== Task instructions ==
Find every line below where the word "Abductee" occurs. Then say how many there are, giving only the number.

----- Supplied material

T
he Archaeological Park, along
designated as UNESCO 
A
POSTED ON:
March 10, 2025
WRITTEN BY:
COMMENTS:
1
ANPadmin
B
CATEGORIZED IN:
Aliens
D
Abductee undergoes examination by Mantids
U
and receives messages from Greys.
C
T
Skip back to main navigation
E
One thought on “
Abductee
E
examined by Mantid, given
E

----------

== Response box ==
2